### ACTIVITY
Output the records below in full, word for word; pictures do not belong in it.

### RECORDED DATA
+ + + +
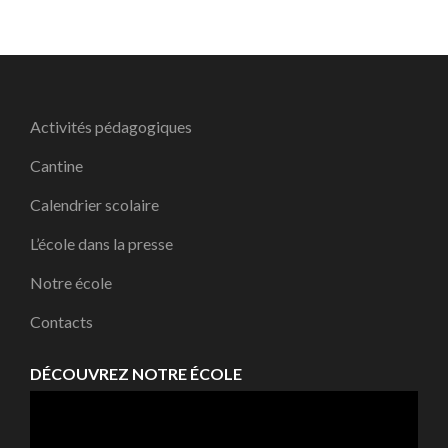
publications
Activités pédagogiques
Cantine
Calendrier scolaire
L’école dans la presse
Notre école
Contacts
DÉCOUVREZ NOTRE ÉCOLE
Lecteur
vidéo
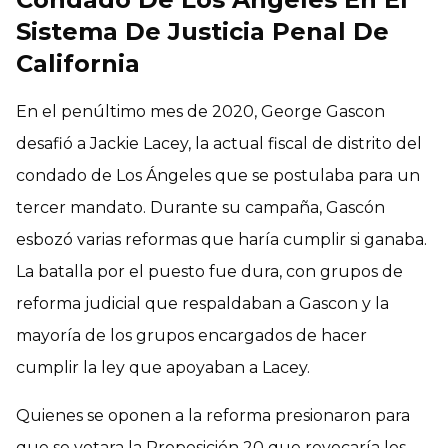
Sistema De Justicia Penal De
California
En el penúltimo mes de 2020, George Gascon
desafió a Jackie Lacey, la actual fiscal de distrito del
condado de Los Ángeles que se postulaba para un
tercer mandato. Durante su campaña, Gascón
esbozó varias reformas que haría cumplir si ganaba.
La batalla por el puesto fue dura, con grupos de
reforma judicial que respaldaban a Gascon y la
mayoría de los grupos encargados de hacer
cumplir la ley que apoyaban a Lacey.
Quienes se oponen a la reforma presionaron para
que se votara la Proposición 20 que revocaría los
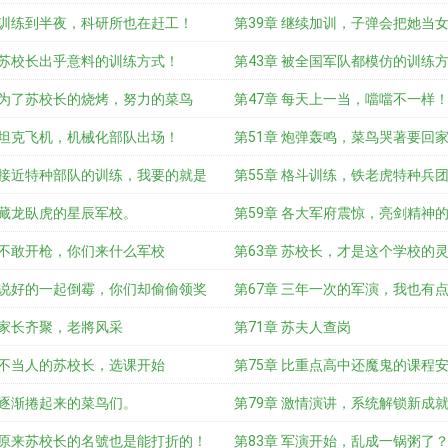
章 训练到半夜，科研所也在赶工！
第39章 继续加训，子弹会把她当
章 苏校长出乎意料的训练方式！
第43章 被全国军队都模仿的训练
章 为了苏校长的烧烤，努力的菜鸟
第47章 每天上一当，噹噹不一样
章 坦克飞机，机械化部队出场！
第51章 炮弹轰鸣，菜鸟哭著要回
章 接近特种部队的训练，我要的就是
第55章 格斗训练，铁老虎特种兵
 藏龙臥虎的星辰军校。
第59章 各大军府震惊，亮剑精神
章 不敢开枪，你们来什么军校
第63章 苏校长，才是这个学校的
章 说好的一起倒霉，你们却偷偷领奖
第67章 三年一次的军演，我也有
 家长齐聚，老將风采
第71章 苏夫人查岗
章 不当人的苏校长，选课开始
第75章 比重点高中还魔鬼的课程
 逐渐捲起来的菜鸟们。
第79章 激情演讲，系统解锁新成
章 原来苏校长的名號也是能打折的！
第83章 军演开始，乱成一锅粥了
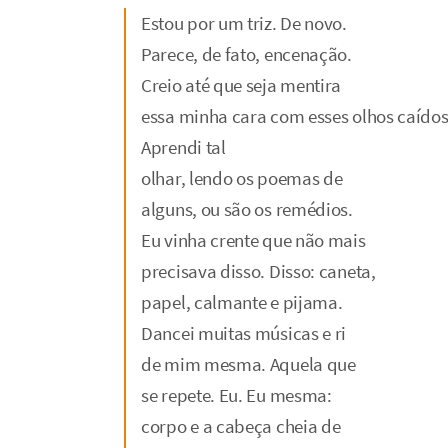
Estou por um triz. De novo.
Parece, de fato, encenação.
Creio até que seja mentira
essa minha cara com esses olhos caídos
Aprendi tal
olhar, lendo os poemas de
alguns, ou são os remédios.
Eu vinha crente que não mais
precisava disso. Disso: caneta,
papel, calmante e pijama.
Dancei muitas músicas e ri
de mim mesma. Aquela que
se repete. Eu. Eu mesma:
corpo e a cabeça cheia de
+ + + +
### RESPONSE BOX
publications
Activités pédagogiques
Cantine
Calendrier scolaire
L’école dans la presse
Notre école
Contacts
DÉCOUVREZ NOTRE ÉCOLE
Lecteur
vidéo
Sistema De Justicia Penal De
California
En el penúltimo mes de 2020, George Gascon
desafió a Jackie Lacey, la actual fiscal de distrito del
condado de Los Ángeles que se postulaba para un
tercer mandato. Durante su campaña, Gascón
esbozó varias reformas que haría cumplir si ganaba.
La batalla por el puesto fue dura, con grupos de
reforma judicial que respaldaban a Gascon y la
mayoría de los grupos encargados de hacer
cumplir la ley que apoyaban a Lacey.
Quienes se oponen a la reforma presionaron para
que se votara la Proposición 20 que revocaría los
章 训练到半夜，科研所也在赶工！
第39章 继续加训，子弹会把她当
章 苏校长出乎意料的训练方式！
第43章 被全国军队都模仿的训练
章 为了苏校长的烧烤，努力的菜鸟
第47章 每天上一当，噹噹不一样
章 坦克飞机，机械化部队出场！
第51章 炮弹轰鸣，菜鸟哭著要回
章 接近特种部队的训练，我要的就是
第55章 格斗训练，铁老虎特种兵
 藏龙臥虎的星辰军校。
第59章 各大军府震惊，亮剑精神
章 不敢开枪，你们来什么军校
第63章 苏校长，才是这个学校的
章 说好的一起倒霉，你们却偷偷领奖
第67章 三年一次的军演，我也有
 家长齐聚，老將风采
第71章 苏夫人查岗
章 不当人的苏校长，选课开始
第75章 比重点高中还魔鬼的课程
 逐渐捲起来的菜鸟们。
第79章 激情演讲，系统解锁新成
章 原来苏校长的名號也是能打折的！
第83章 军演开始，乱成一锅粥了
Estou por um triz. De novo.
Parece, de fato, encenação.
Creio até que seja mentira
essa minha cara com esses olhos caídos
Aprendi tal
olhar, lendo os poemas de
alguns, ou são os remédios.
Eu vinha crente que não mais
precisava disso. Disso: caneta,
papel, calmante e pijama.
Dancei muitas músicas e ri
de mim mesma. Aquela que
se repete. Eu. Eu mesma:
corpo e a cabeça cheia de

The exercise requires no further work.